▸ Exercise requirements
Because only the count matters, report how many lines in the material hold the string "libraries" and nothing more.

▸ Source information
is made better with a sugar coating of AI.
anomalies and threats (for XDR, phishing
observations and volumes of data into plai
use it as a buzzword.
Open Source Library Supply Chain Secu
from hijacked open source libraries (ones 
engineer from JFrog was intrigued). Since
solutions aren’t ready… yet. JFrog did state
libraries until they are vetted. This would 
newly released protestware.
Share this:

...

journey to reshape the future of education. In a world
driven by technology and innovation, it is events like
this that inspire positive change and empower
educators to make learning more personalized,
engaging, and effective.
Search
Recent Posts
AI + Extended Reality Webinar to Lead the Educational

==

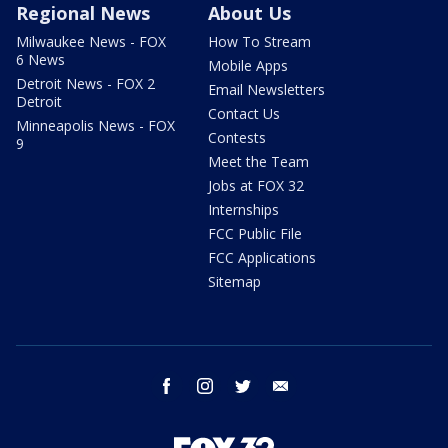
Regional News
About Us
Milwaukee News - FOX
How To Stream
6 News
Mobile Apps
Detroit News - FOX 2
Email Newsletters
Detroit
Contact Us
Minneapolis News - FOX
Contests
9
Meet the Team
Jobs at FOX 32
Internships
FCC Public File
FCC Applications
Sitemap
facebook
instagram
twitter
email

▸ Result
2